- **What to do**: The task calls for every line of the data to be retyped exactly.

======== Data shown

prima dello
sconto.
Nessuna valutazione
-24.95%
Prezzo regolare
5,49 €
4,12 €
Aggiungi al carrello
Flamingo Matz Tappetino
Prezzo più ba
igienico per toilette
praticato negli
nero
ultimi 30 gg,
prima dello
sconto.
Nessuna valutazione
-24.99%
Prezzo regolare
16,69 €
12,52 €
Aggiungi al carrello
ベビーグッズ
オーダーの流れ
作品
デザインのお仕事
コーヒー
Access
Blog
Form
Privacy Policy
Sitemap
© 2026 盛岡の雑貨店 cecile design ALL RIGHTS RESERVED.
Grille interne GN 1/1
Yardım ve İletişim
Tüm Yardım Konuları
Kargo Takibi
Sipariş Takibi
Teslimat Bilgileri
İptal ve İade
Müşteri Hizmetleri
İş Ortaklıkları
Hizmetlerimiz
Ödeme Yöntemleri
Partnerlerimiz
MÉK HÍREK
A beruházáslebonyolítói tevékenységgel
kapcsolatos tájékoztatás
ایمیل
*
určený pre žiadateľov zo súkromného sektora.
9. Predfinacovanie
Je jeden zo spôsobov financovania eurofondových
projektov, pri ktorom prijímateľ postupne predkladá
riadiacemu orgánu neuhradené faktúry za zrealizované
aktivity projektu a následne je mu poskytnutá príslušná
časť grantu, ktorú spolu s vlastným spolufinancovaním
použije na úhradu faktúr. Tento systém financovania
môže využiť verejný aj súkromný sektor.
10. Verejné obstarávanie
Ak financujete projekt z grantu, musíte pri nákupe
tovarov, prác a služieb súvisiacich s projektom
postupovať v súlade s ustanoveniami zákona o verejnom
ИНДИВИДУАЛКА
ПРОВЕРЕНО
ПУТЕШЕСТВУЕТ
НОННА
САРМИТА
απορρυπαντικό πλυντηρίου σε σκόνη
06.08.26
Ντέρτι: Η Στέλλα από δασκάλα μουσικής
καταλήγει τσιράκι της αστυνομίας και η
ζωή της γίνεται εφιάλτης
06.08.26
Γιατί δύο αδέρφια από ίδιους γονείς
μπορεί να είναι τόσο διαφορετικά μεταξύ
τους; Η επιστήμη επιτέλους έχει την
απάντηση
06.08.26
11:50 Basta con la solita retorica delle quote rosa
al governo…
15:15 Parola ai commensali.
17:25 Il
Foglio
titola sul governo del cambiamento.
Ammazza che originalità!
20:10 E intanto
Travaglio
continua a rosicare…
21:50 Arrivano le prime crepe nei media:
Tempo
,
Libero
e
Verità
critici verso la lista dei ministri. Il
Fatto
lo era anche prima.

================

- **Result below**:
prima dello
sconto.
Nessuna valutazione
-24.95%
Prezzo regolare
5,49 €
4,12 €
Aggiungi al carrello
Flamingo Matz Tappetino
Prezzo più ba
igienico per toilette
praticato negli
nero
ultimi 30 gg,
prima dello
sconto.
Nessuna valutazione
-24.99%
Prezzo regolare
16,69 €
12,52 €
Aggiungi al carrello
ベビーグッズ
オーダーの流れ
作品
デザインのお仕事
コーヒー
Access
Blog
Form
Privacy Policy
Sitemap
© 2026 盛岡の雑貨店 cecile design ALL RIGHTS RESERVED.
Grille interne GN 1/1
Yardım ve İletişim
Tüm Yardım Konuları
Kargo Takibi
Sipariş Takibi
Teslimat Bilgileri
İptal ve İade
Müşteri Hizmetleri
İş Ortaklıkları
Hizmetlerimiz
Ödeme Yöntemleri
Partnerlerimiz
MÉK HÍREK
A beruházáslebonyolítói tevékenységgel
kapcsolatos tájékoztatás
ایمیل
*
určený pre žiadateľov zo súkromného sektora.
9. Predfinacovanie
Je jeden zo spôsobov financovania eurofondových
projektov, pri ktorom prijímateľ postupne predkladá
riadiacemu orgánu neuhradené faktúry za zrealizované
aktivity projektu a následne je mu poskytnutá príslušná
časť grantu, ktorú spolu s vlastným spolufinancovaním
použije na úhradu faktúr. Tento systém financovania
môže využiť verejný aj súkromný sektor.
10. Verejné obstarávanie
Ak financujete projekt z grantu, musíte pri nákupe
tovarov, prác a služieb súvisiacich s projektom
postupovať v súlade s ustanoveniami zákona o verejnom
ИНДИВИДУАЛКА
ПРОВЕРЕНО
ПУТЕШЕСТВУЕТ
НОННА
САРМИТА
απορρυπαντικό πλυντηρίου σε σκόνη
06.08.26
Ντέρτι: Η Στέλλα από δασκάλα μουσικής
καταλήγει τσιράκι της αστυνομίας και η
ζωή της γίνεται εφιάλτης
06.08.26
Γιατί δύο αδέρφια από ίδιους γονείς
μπορεί να είναι τόσο διαφορετικά μεταξύ
τους; Η επιστήμη επιτέλους έχει την
απάντηση
06.08.26
11:50 Basta con la solita retorica delle quote rosa
al governo…
15:15 Parola ai commensali.
17:25 Il
Foglio
titola sul governo del cambiamento.
Ammazza che originalità!
20:10 E intanto
Travaglio
continua a rosicare…
21:50 Arrivano le prime crepe nei media:
Tempo
,
Libero
e
Verità
critici verso la lista dei ministri. Il
Fatto
lo era anche prima.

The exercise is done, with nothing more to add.